**SUPPLIED INFORMATION**
_____
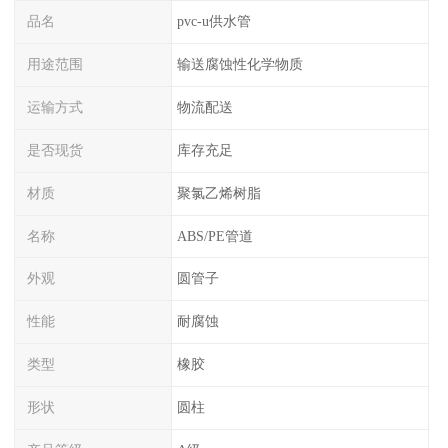
品名
pvc-u供水管
用途范围
输送腐蚀性化学物质
运输方式
物流配送
是否现货
库存充足
材质
聚氯乙烯树脂
名称
ABS/PE管道
外观
圆管子
性能
耐腐蚀
类型
橡胶
形状
圆柱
_____
**WORK ORDER**
Without including any pictures, output all the entries above exactly.

**REPLY TO THE EXERCISE**
品名
pvc-u供水管
用途范围
输送腐蚀性化学物质
运输方式
物流配送
是否现货
库存充足
材质
聚氯乙烯树脂
名称
ABS/PE管道
外观
圆管子
性能
耐腐蚀
类型
橡胶
形状
圆柱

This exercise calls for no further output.